++++ Input records ++++

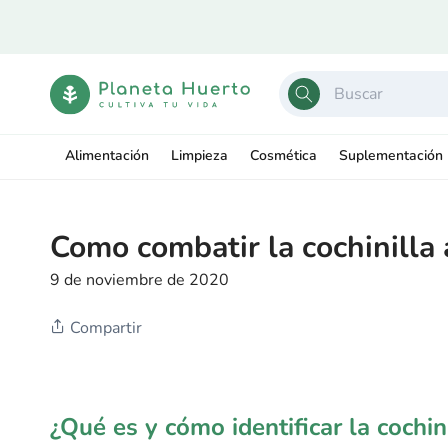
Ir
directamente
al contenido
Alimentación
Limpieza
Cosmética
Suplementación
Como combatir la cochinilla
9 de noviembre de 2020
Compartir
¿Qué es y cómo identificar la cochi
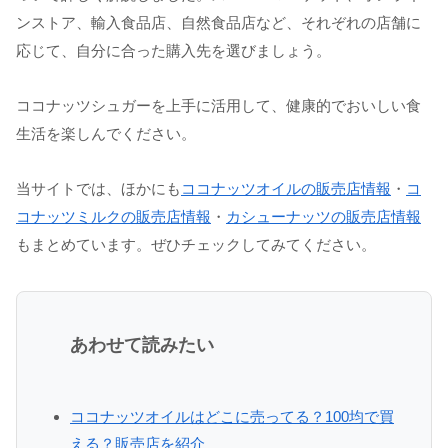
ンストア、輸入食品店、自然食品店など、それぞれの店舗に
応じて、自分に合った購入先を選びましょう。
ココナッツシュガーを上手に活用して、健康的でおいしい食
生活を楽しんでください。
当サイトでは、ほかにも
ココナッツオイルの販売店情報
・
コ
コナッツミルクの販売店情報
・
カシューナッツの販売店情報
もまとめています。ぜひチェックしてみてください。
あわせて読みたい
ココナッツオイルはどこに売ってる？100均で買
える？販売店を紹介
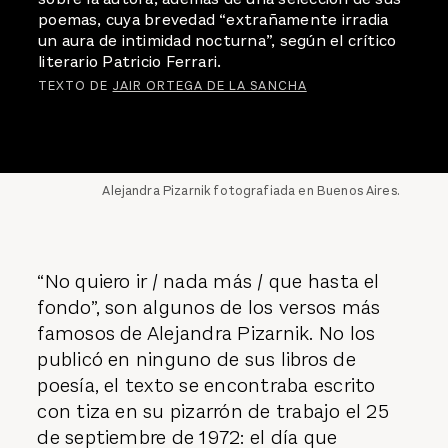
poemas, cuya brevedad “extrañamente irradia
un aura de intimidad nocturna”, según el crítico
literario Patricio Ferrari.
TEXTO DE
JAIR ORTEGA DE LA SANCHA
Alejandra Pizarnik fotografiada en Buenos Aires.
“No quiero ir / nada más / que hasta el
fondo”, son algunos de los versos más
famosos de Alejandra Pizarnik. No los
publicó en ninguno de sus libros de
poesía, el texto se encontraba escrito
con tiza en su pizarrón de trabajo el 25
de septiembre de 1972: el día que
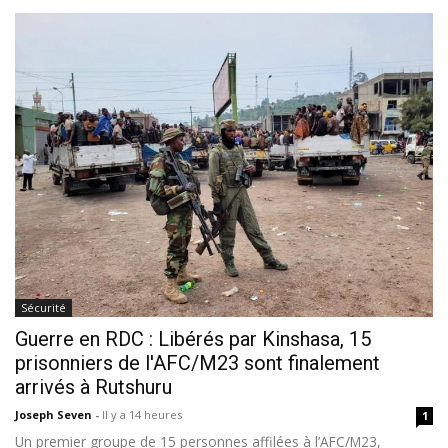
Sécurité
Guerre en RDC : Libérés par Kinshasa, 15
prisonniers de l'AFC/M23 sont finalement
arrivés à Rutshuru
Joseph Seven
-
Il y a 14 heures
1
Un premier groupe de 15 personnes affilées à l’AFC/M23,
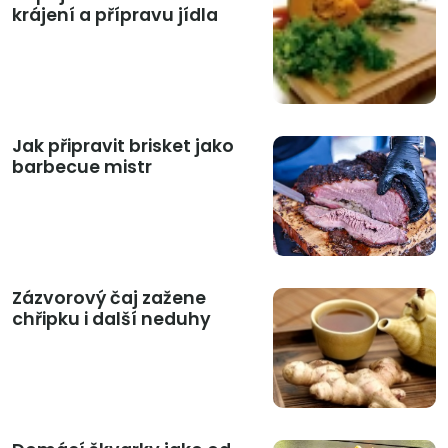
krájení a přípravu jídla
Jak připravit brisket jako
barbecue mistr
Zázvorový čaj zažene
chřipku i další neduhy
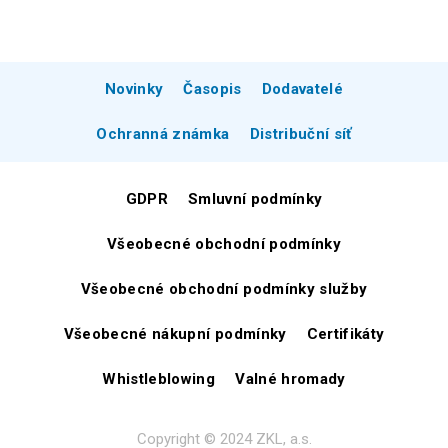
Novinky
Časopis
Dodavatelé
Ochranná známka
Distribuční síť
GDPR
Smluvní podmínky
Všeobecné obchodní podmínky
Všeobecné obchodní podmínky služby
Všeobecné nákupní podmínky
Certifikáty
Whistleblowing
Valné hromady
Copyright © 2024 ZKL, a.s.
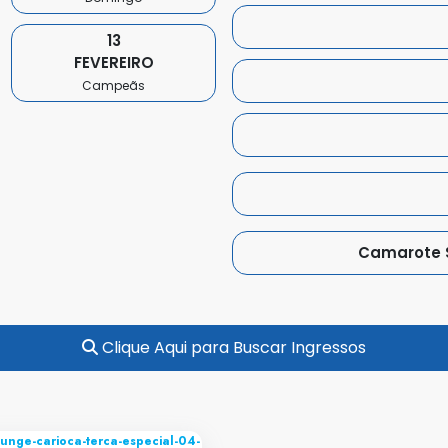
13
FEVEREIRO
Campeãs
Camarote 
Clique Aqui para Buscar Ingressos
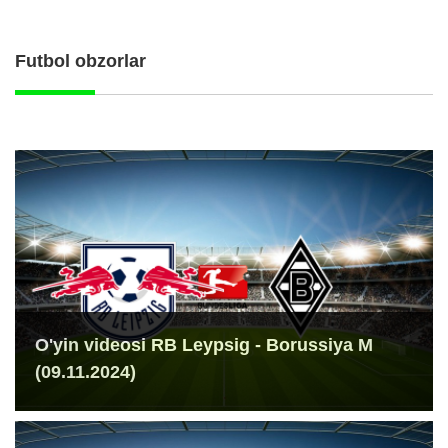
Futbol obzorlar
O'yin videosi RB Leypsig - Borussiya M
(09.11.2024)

++++

**Instructions for the task**
Write out exactly the lines from the line that contains "Il y a 14 heures" through the end of the material, including both ends. No pictures belong in the copy.

**Task result**
Il y a 14 heures
1
Un premier groupe de 15 personnes affilées à l’AFC/M23,
krájení a přípravu jídla
Jak připravit brisket jako
barbecue mistr
Zázvorový čaj zažene
chřipku i další neduhy
Novinky
Časopis
Dodavatelé
Ochranná známka
Distribuční síť
GDPR
Smluvní podmínky
Všeobecné obchodní podmínky
Všeobecné obchodní podmínky služby
Všeobecné nákupní podmínky
Certifikáty
Whistleblowing
Valné hromady
Copyright © 2024 ZKL, a.s.
13
FEVEREIRO
Campeãs
Camarote 
Clique Aqui para Buscar Ingressos
Futbol obzorlar
O'yin videosi RB Leypsig - Borussiya M
(09.11.2024)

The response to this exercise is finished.